The architecture of suspicion

What happened on 6 May in Hilversum’s Media Park, and on the day of Pim Fortuyn’s funeral in Mathenesserlaan, Rotterdam, not to mention the many spontaneous expressions of grief and rancour throughout the country, all point to a major level of disgruntlement with contemporary Dutch culture that cannot be ignored by any social or cultural field, least of all by architecture which not only provides the setting for the new polarization of society but is increasingly the actual subject of that polarization. Let’s start by considering that setting.

 

The producer of the radio show in which Pim Fortuyn had appeared just moments before the fatal shooting, delivered his eyewitness report against the backdrop of MVRDV’s Villa VPRO, one of the most discussed new buildings of recent years in terms of consulting the users versus following the client’s wishes. As such it was a fitting symbol of the current clash between demands for a better ‘quality of life’ (the rallying cry of the Fortuyn camp) and the condescending ‘we know best’ posture of the political establishment (the modern equivalent of the Golden Age Regents).

 

Fortuyn’s funeral took place in a traditionalist Catholic church from where his cortège set off along the once fashionable Mathenesserlaan, to a chorus of ‘Action not Words’ and ‘Down with the Left!’. With its necklace of smart town houses, Mathenesserlaan was an apt setting for the funeral of a man who was only too happy to open his own equally stylish private residence to public scrutiny via the media.

 

But it is not just a matter of setting.

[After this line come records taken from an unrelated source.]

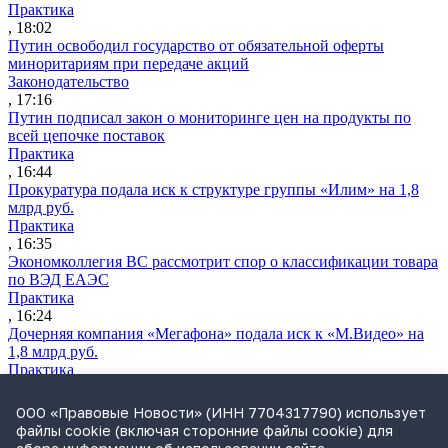
Практика
, 18:02
Путин освободил государство от обязательной оферты
миноритариям при передаче акций
Законодательство
, 17:16
Путин подписал закон о мониторинге цен на продукты по
всей цепочке поставок
Практика
, 16:44
Прокуратура подала иск к структуре группы «Илим» на 1,8
млрд руб.
Практика
, 16:35
Экономколлегия ВС рассмотрит спор о классификации товара
по ВЭД ЕАЭС
Практика
, 16:24
Дочерняя компания «Мегафона» подала иск к «М.Видео» на
1,8 млрд руб.
Практика
, 15:50
СИП проверит отмену патента на систему управления
ООО «Правовые Новости» (ИНН 7704317790) использует
устройствами после возражений «Яндекса»
файлы cookie (включая сторонние файлы cookie) для
Практика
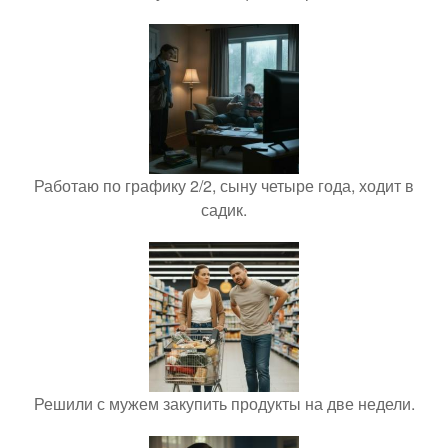
Работаю по графику 2/2, сыну четыре года, ходит в
садик.
Решили с мужем закупить продукты на две недели.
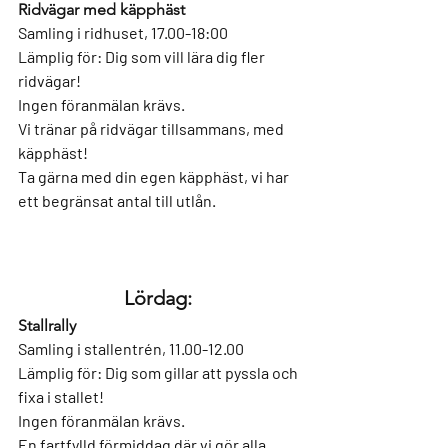
Ridvägar med käpphäst
Samling i ridhuset, 17.00-18:00
Lämplig för:
Dig som vill lära dig fler 
ridvägar!
Ingen föranmälan krävs.
Vi tränar på ridvägar tillsammans, med 
käpphäst!
Ta gärna med din egen käpphäst, vi har 
ett begränsat antal till utlån.
Lördag: 
Stallrally
Samling i stallentrén, 11.00-12.00
Lämplig för: 
Dig som gillar att pyssla och 
fixa i stallet!
Ingen föranmälan krävs.
En fartfylld förmiddag där vi gör alla 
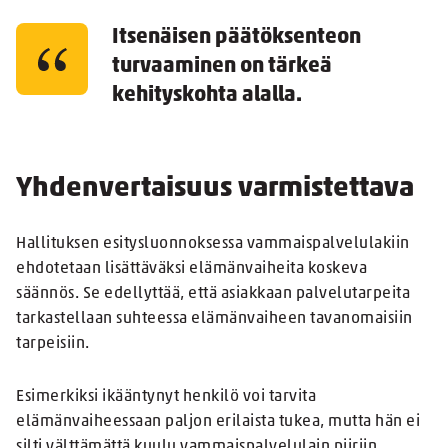
Itsenäisen päätöksenteon
turvaaminen on tärkeä
kehityskohta alalla.
Yhdenvertaisuus varmistettava
Hallituksen esitysluonnoksessa vammaispalvelulakiin
ehdotetaan lisättäväksi elämänvaiheita koskeva
säännös. Se edellyttää, että asiakkaan palvelutarpeita
tarkastellaan suhteessa elämänvaiheen tavanomaisiin
tarpeisiin.
Esimerkiksi ikääntynyt henkilö voi tarvita
elämänvaiheessaan paljon erilaista tukea, mutta hän ei
silti välttämättä kuulu vammaispalvelulain piiriin.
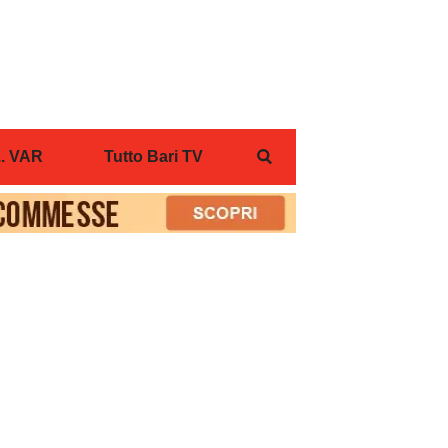
... VAR
Tutto Bari TV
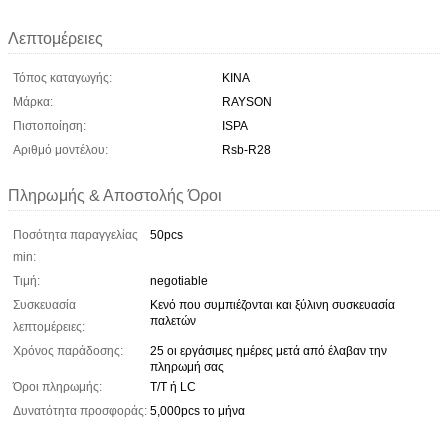
Λεπτομέρειες
Τόπος καταγωγής:
ΚΙΝΑ
Μάρκα:
RAYSON
Πιστοποίηση:
ISPA
Αριθμό μοντέλου:
Rsb-R28
Πληρωμής & Αποστολής Όροι
Ποσότητα παραγγελίας
50pcs
min:
Τιμή:
negotiable
Συσκευασία
Κενό που συμπιέζονται και ξύλινη συσκευασία
παλετών
λεπτομέρειες:
Χρόνος παράδοσης:
25 οι εργάσιμες ημέρες μετά από έλαβαν την
πληρωμή σας
Όροι πληρωμής:
T/T ή LC
Δυνατότητα προσφοράς:
5,000pcs το μήνα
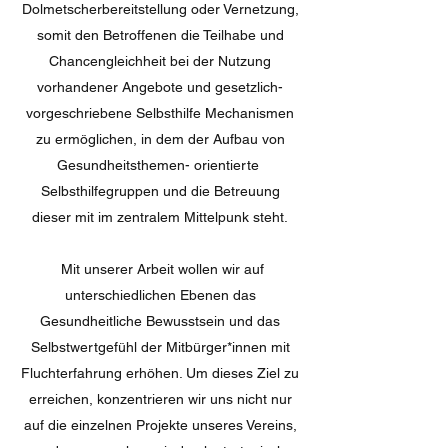
Dolmetscherbereitstellung oder Vernetzung,
somit den Betroffenen die Teilhabe und
Chancengleichheit bei der Nutzung
vorhandener Angebote und gesetzlich-
vorgeschriebene Selbsthilfe Mechanismen
zu ermöglichen, in dem der Aufbau von
Gesundheitsthemen- orientierte
Selbsthilfegruppen und die Betreuung
dieser mit im zentralem Mittelpunk steht.
Mit unserer Arbeit wollen wir auf
unterschiedlichen Ebenen das
Gesundheitliche Bewusstsein und das
Selbstwertgefühl der Mitbürger*innen mit
Fluchterfahrung erhöhen. Um dieses Ziel zu
erreichen, konzentrieren wir uns nicht nur
auf die einzelnen Projekte unseres Vereins,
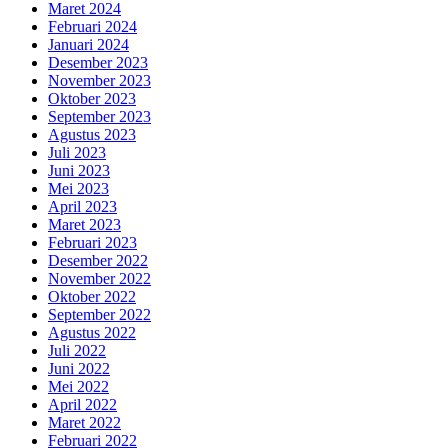
Maret 2024
Februari 2024
Januari 2024
Desember 2023
November 2023
Oktober 2023
September 2023
Agustus 2023
Juli 2023
Juni 2023
Mei 2023
April 2023
Maret 2023
Februari 2023
Desember 2022
November 2022
Oktober 2022
September 2022
Agustus 2022
Juli 2022
Juni 2022
Mei 2022
April 2022
Maret 2022
Februari 2022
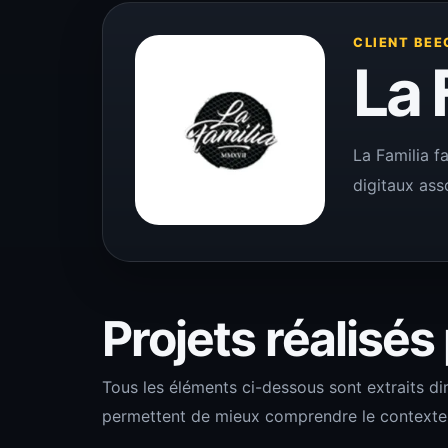
CLIENT BEE
La 
La Familia f
digitaux asso
Projets réalisés
Tous les éléments ci-dessous sont extraits di
permettent de mieux comprendre le contexte de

Architecture is also more directly involved in the clash, as the obituaries make clear, time and time again. The deceased was a man who dared to rise above political correctness, who was not afraid to speak his mind. And his most arresting statement, the one whose expression aroused the most passionate reaction, was that ‘Holland is full’. True or not, many people found this a liberating statement. The point is that the controversy was expressed in spatial terms. In that sense it was about architecture, about the furnishing of the Netherlands, about creating a design for the nation which would make everything less crowded and calmer.

 

Pim Fortuyn wanted to give the Netherlands back to the people, in much the same way as Carel Weeber, with his dream of a deregulated house construction market (Wilde Wonen) has been campaigning for some time now to give architecture back to the people. Perhaps that is why Fortuyn promoted Weeber as a likely alderman for the Rotterdam municipal council; he saw him as a companion in battle against the high-handed state, with its state architecture. (In the event, Weeber declined the honour.)

 

There is much more architectural meat in the controversy about the Netherlands being ‘full’. It concerns increasingly vocal dissatisfaction with the mosques appearing here and there, with the changing look of city streets, with the tendency for domestic life to spill out into the public domain in older parts of town, with alien visual elements in the city; and also with the ‘annexation’ of old monumental buildings to house asylum seekers and the construction of ‘chic’ and hence expensive ‘registration centres’.

 

In other words, a considerable amount of dissatisfaction is expressed through architecture. And not only in the Netherlands. I have previously argued in this column that worldwide aggression is likely to be vented increasingly on cities and buildings, rather than on the people inside them. Be it skyscrapers, the Pentagon, or the dwellings of alleged terrorists, it is no longer the people who are attacked, but their homes. Today’s battlefield is not a field but the city. The great themes of these times are thus automatically architectural ones.

 

Beneath this complex of events, there lies a much less tangible complex of sentiments. The dominant sentiment is fear. The causes of this are very hard to pinpoint. Some blame the sensationalism of the media, others point to a growing awareness of the real meaning of a multicultural society. Some see crime statistics as a manifestation of societal decline, while others turn their gaze to sliding share prices and the sharp practices of corporate managers and consultants.

 

The explanations are legion. A whole cavalcade of arguments for the widespread feeling that society is falling apart marches past us daily. Vague though the causes may be, the consequences are highly concrete – for example, the interest in comprehensive, omnipresent security measures. Where life is threatened, measures will be taken. It’s as simple as that.

 

Which brings us back to architecture again, indeed to one of its core tasks. The strange thing, though, is that hardly any attention has been paid to this rapidly developing dimension of the architectural task. For most building designs, security is an add-on provided by specialists, not an essence of the design itself. Security measures for public and private domains are not in the hands of designers. And the bizarre fact is that, at the very moment the architectural discourse is ready to embrace ‘shopping’, a building task long viewed with disdain because it concerns not a creative activity but a consumptive one, the task of supplying security seems to be passing architecture by.

 

Could it really be that when all the cities, streets, houses and main roads have been fortified, someone will publish a book in which architecture boldly waves adieu to its Modernist principles of openness, clarity and transparency, and a cry goes up for thick walls, small windows, and interior access through corridors and lobbies? At long last, a new job for real architects! What is architecture about, after all, if not about erecting sturdy boundaries? Rather than waiting to be overtaken by events, Archis set out to explore this new task.